• EXERCISE BRIEF
Scan the records for the word "milho". Report each line where it occurs.

• SOURCE INFORMATION
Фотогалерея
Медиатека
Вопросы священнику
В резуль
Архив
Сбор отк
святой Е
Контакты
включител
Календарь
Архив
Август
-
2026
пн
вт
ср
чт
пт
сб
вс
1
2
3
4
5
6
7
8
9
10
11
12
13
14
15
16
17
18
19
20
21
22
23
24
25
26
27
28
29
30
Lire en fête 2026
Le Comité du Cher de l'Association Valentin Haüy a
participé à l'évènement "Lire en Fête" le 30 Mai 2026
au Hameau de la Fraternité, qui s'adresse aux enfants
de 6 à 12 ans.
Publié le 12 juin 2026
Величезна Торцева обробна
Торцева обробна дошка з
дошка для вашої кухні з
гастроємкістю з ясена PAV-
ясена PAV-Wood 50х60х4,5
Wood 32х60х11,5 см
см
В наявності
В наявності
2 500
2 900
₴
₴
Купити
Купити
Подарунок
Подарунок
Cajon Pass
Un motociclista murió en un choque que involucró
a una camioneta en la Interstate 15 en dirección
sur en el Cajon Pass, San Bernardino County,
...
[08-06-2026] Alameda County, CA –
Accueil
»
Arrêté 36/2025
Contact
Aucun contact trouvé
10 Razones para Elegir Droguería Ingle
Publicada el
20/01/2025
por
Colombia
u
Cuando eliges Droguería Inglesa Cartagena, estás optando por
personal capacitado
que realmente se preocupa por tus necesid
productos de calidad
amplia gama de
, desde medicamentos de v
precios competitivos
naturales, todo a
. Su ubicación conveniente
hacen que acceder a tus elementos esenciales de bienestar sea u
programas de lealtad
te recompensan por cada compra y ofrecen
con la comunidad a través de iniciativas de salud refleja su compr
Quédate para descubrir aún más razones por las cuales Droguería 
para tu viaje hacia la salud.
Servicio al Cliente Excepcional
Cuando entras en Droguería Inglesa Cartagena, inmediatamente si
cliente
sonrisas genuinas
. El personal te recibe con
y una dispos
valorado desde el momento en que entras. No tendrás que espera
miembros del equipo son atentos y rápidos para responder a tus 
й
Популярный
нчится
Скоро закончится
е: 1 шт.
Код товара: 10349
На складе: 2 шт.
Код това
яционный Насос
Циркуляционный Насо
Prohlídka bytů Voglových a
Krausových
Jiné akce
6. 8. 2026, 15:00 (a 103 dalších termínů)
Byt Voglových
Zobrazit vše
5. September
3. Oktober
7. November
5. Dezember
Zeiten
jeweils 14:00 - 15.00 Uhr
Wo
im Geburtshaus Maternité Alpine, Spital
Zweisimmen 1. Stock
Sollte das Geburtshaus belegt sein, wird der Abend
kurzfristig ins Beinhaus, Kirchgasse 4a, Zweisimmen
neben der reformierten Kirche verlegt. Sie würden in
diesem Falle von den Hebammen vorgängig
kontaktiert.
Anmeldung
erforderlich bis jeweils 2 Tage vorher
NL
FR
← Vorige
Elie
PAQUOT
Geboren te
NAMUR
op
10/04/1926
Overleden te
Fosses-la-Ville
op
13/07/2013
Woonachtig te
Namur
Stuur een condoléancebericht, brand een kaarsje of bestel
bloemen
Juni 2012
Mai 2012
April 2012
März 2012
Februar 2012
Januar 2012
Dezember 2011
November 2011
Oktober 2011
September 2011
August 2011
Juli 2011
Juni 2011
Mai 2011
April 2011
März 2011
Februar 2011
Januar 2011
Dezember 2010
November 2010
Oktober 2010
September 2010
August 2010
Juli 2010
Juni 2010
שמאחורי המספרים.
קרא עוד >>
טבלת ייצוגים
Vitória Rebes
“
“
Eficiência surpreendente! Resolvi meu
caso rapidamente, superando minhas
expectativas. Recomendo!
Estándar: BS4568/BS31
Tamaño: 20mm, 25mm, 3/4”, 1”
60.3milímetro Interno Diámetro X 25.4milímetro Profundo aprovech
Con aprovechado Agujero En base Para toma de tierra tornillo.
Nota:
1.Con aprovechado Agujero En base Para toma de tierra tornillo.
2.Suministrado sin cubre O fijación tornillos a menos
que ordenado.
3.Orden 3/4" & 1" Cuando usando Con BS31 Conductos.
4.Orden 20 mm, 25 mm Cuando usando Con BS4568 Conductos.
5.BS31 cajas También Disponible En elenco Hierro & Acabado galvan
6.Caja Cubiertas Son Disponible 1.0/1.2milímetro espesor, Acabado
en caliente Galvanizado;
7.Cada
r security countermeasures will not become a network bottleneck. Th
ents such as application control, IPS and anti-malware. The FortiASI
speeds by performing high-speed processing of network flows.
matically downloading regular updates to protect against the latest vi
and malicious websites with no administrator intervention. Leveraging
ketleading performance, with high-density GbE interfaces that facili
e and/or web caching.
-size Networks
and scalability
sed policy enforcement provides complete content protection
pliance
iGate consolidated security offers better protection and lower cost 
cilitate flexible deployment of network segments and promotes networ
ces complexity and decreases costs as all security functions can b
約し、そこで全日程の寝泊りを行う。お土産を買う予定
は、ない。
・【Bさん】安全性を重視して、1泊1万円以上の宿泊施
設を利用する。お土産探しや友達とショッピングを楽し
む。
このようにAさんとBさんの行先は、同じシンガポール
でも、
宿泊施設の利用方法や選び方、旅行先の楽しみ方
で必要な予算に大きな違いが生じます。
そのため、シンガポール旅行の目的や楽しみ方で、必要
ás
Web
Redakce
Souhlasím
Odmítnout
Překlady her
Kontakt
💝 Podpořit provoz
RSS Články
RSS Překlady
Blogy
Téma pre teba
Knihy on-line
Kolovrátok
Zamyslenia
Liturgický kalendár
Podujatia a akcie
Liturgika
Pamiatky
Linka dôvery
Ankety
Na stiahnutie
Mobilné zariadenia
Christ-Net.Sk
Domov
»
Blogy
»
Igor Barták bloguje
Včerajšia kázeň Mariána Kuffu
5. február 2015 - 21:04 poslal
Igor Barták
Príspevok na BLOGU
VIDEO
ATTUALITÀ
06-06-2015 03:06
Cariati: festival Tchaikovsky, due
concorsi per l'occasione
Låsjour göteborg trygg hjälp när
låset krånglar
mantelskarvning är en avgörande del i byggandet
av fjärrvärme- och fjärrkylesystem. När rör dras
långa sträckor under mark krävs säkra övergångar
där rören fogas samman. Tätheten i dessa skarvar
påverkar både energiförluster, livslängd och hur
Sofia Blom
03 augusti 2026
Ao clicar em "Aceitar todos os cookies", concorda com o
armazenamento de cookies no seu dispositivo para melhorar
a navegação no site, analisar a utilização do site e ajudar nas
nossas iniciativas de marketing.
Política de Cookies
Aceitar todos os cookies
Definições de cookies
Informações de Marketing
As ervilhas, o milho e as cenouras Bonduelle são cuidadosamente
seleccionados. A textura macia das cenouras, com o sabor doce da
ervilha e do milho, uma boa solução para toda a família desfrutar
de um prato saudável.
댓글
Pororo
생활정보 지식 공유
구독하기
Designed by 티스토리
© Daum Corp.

• ANSWER TO THE PROBLEM
As ervilhas, o milho e as cenouras Bonduelle são cuidadosamente
ervilha e do milho, uma boa solução para toda a família desfrutar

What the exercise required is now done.